• [What you have to do]:
Extract each line from the entries below that has the string "away" in it.

• [The records]:
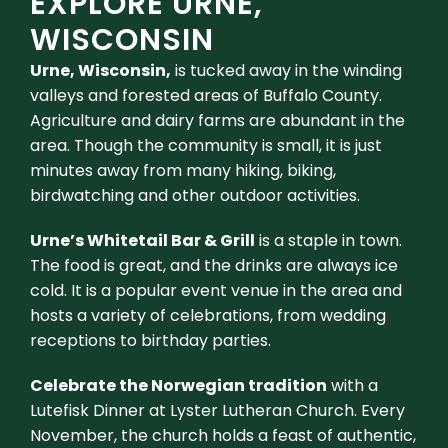
EXPLORE URNE,
WISCONSIN
Urne, Wisconsin,
is tucked away in the winding
valleys and forested areas of Buffalo County.
Agriculture and dairy farms are abundant in the
area. Though the community is small, it is just
minutes away from many hiking, biking,
birdwatching and other outdoor activities.
Urne’s Whitetail Bar & Grill
is a staple in town.
The food is great, and the drinks are always ice
cold. It is a popular event venue in the area and
hosts a variety of celebrations, from wedding
receptions to birthday parties.
Celebrate the Norwegian tradition
with a
Lutefisk Dinner at Lyster Lutheran Church. Every
November, the church holds a feast of authentic,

• [Answer box]:
is tucked away in the winding
minutes away from many hiking, biking,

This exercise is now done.